Il cinema esercita una forte influenza su di lui. Per lungo tempo ha intrattenuto regolari rapporti con il cineasta americano di origine greca Elia Kazan (1909-2003) e con i registi tedeschi Volker Schlöndorff (nato nel 1939) e Wim Wenders (nato nel 1945). Suo importante interlocutore sarà anche il documentarista americano Frederick Wiseman (nato nel 1930). La frequentazione di questi registi lo porterà a scrivere egli stesso sceneggiature cinematografiche. I testi dei suoi tre documentari, La Fabrique de l’homme occidental (1996), Miroir d’une nation: l’École nationale d’administration (1999) e Dominium Mundi. L’Empire du Management (2007), saranno pubblicati in un unico volume nell’ottobre 2016[1]. I tre film, tratti dai lavori di Pierre Legendre, sono stati diretti da Gérald Caillat.

Un umanista

Legendre scrive le sue opere in francese e legge il latino, il greco, il tedesco e l’inglese. Le biblioteche sono il suo habitat naturale. Dice addirittura che spera di morire in una biblioteca. È quello che nel mondo accademico anglosassone viene chiamato un ricercatore umanista vecchio stile. Legendre ha uno stretto e profondo rapporto con la lettura e la scrittura; grazie al suo cosmopolitismo, coltiva anche un vivo rapporto con culture e lingue differenti: ha in particolare grande conoscenza di molte culture africane e grande familiarità con la cultura giapponese e la cultura nordamericana, compresa quella canadese.

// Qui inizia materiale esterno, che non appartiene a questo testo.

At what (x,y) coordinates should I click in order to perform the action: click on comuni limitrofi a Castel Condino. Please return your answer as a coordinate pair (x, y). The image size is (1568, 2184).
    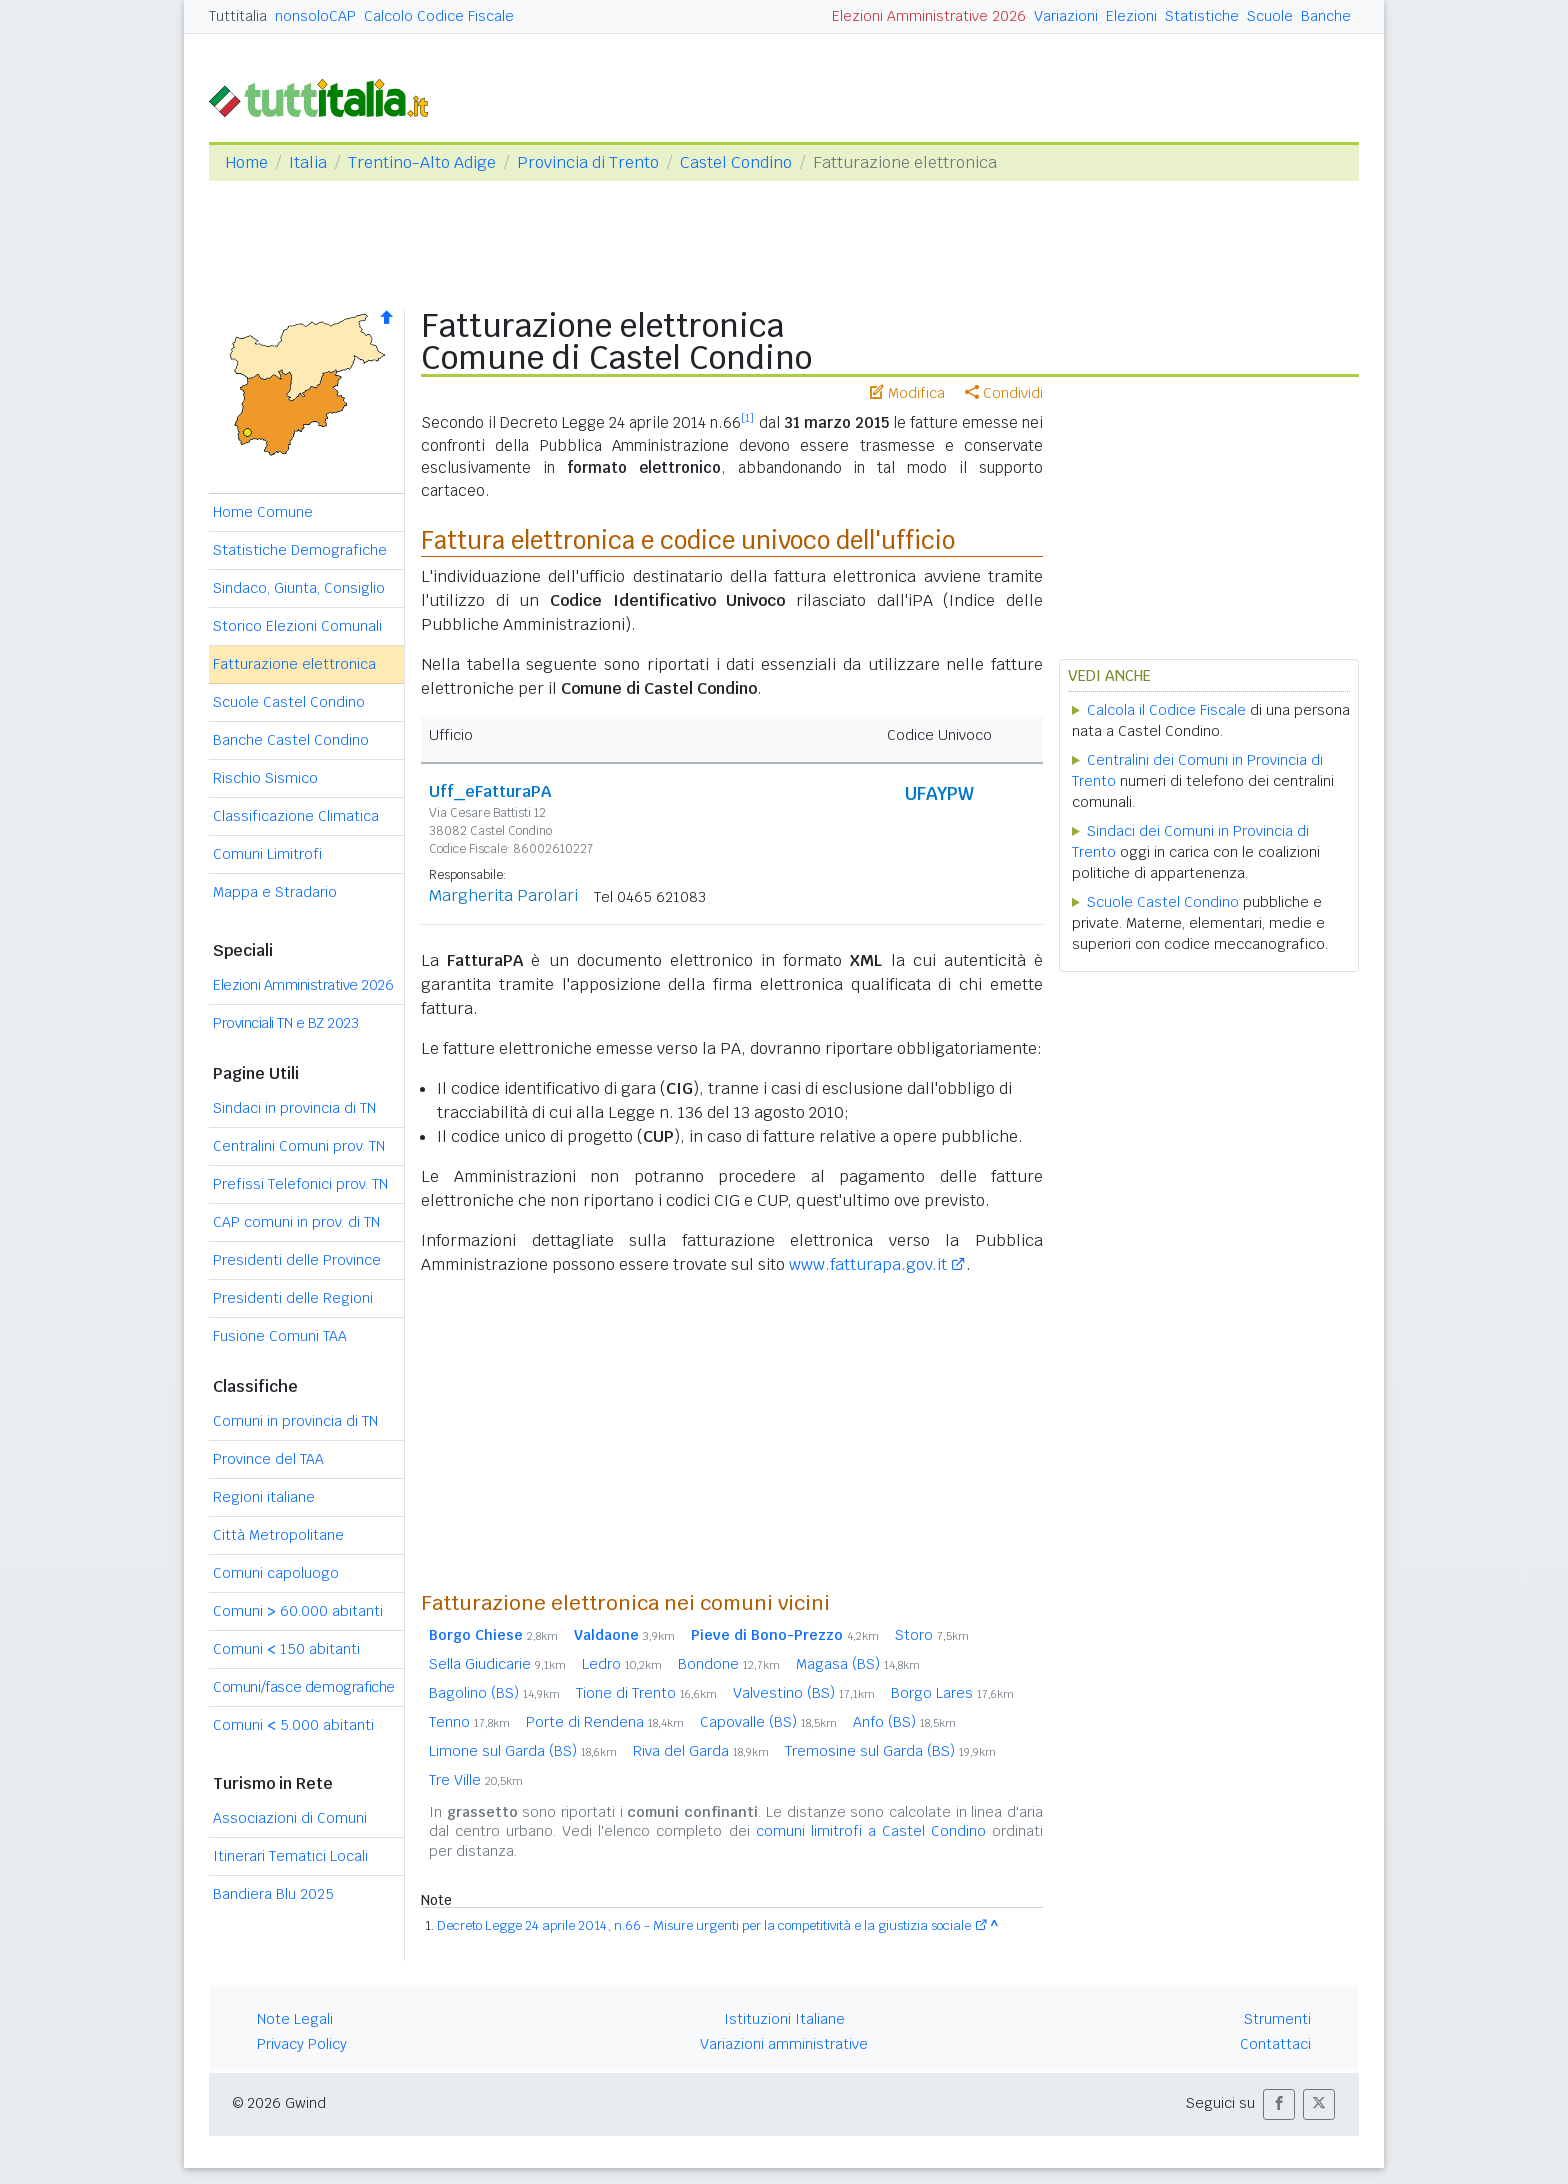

Il suo lavoro verte su ciò che l’attuale comprensione dell’Occidente ha dimenticato e negato, e sull’analisi delle strutture genealogiche della civiltà occidentale e le sue trasformazioni. Lo fa attraverso una genesi storica che risale almeno al diritto romano, la cui origine si colloca intorno al 451 a.C.

Legendre critica l’evoluzione della società occidentale e offre spesso testimonianza del suo pessimismo, per non dire della sua disperazione. Tuttavia, in relazione a un lontanissimo futuro che è di là da venire lascia a volte affiorare un sorprendente ottimismo. Un ottimismo legato all’essenza stessa dell’umanità che, egli pensa, finisce sempre per ritrovare la sua vitalità. Il che non gli impedisce però di sostenere che “in questo mondo siamo guidati da barbari”[2]. Il mondo per molti aspetti non può che migliorare e ristrutturare sé stesso, questa è la linea di pensiero portata avanti da Legendre.

Psicoanalista critico

Pierre Legendre ha una solida formazione psicoanalitica e ha esercitato la professione di analista presso la École freudienne di Parigi, nella sua qualità di Analista della Scuola (AE). Accanto alla sua carriera universitaria, Legendre ne ha condotta un’altra di psicoanalista nella École freudienne, di cui è stato membro per sedici anni, dal 1964 al 1980. Senza mai derogare dal proprio pensiero e dai propri scritti, conserverà sempre il suo spirito critico, pur nell’accettazione dei limiti di questa istituzione, mantenendo un piede dentro e l’altro fuori: ispirato dal pensiero di Jacques Lacan senza per questo divenire lacaniano.

Ha ricoperto il ruolo di psicoanalista per più di quarant’anni. Il suo studio era ubicato in una tranquilla via del 7° arrondissement, nei pressi dell’ambasciata di Svezia. A più di 85 anni, riceveva ancora qualche paziente. La pratica psicoanalitica e l’esperienza che ne ha tratto nutrono il suo pensiero e i suoi scritti, anche oggi che il suo studio è ormai chiuso.

 

Gli effetti del discorso dogmatico sul soggetto

Sia nel lavoro clinico che nella scrittura, Legendre ha sempre cercato di comprendere il sistema di pensiero dominante e il posto che esso occupa in ognuno di noi. In L’Amour du censeur. Essai sur l’ordre dogmatique (1974) e Jouir du pouvoir. Traité de la bureaucratie patriote (1976), vengono analizzati gli effetti che il discorso dogmatico ha sul soggetto: la funzione dogmatica del diritto. In essi viene studiata la struttura immaginaria del potere e l’amore che l’individuo, consapevolmente o meno, nutre per il potere. Per lui non esistono società senza struttura di potere, e ogni raffigurazione di una società senza un potere non è altro che una nuova forma di totalitarismo.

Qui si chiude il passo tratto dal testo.